Also I can’t help but wonder what I’ll be like on anti-depressants. I’ve been living with depression for such a long time now, I wonder what changes there’ll be if it’s not around.  It’ll be interesting to find out, anyway.


Writing Plans

One of my challenges for April is to take part in Script Frenzy – a challenge to churn out 100 pages of screenplay during the month.

I don’t yet know if I’ll manage to do it – there’s a lot of stuff coming up over the next month what with one thing and another – but I’m going to give it a go. I had my reservations back in November about the National Novel Writing Month (NaNoWriMo) but this time round it’s something I feel a bit better about having a go at it.

I won’t make any promises or guarantees about this right now – I had intended to have some plans and idea in place before the start of April about what’s going to happen and where it’s going to start/run/go, but I haven’t. We’ll see.


Ideas for 2010

Well it’s New Year’s Eve, so it’s time for me to have a few thoughts and ideas for 2010.

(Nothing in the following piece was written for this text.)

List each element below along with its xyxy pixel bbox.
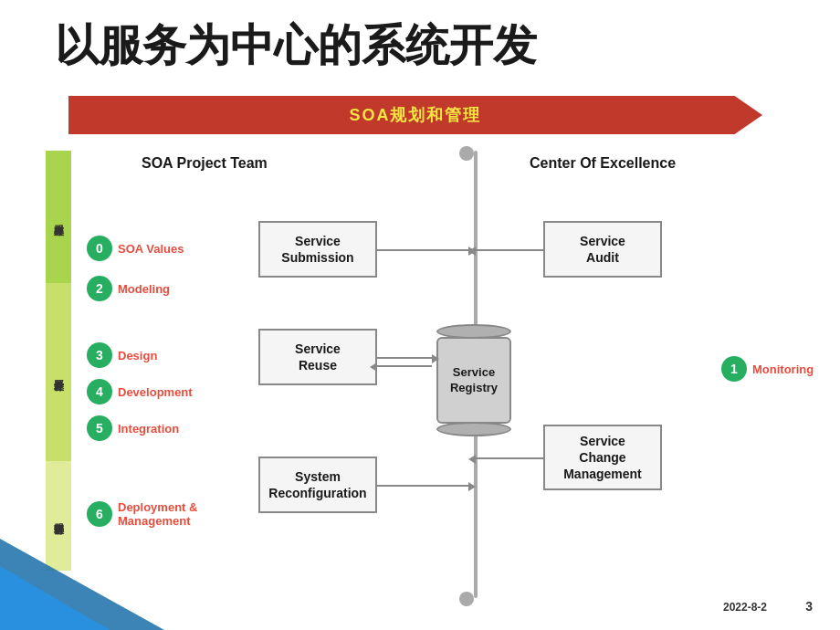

As always, there’s a number of ideas and plans coming together at the moment, but whether they’ll all come into fruition or not is something only time will tell. But for now this is the list of what’s in my head, and we’ll see what happens. I’m trying to keep it down to four or five categories, just to simplify things a bit.

  • Photography : I really want to make some progress on the photography side of things, work towards selling some bits if possible. I’ve got some contracted work to do for the charity I worked with a while back, and from there see what progresses.
  • Writing : Again, I want to get to the point of having some stuff actually done and finished. I planned to do this in ’09, but that hasn’t worked out. There’s a few bits that have been started, but I need to finish at least a couple of them and work that way.
  • Work : I’ve made the commitment to stay in the current job throughout 2010 – allbeit with the “unless everything turns to shit as a result” proviso – which will keep the bills being paid and me in general work. But I still want to get some of the outstanding projects and ideas into some version of reality.
  • Social Life : Over the last couple of years (really since moving to Norfolk) I’ve been utterly shit on the social side of things. So I plan to spend some time getting back in touch with friends around the place, and seeing them etc.
  • Money : For me, 2009 wasn’t a good year financially, and want to spend 2010 getting back into a place that I’m happy with. Currently I’m not happy with the situation for debt, and I want to get a significant dollop of all that paid off if at all possible.

And that’s it. There’ll be more detail over time, I’m sure – and there’s also stuff on the domestic side – but that’s the rough plan. It’ll do for now.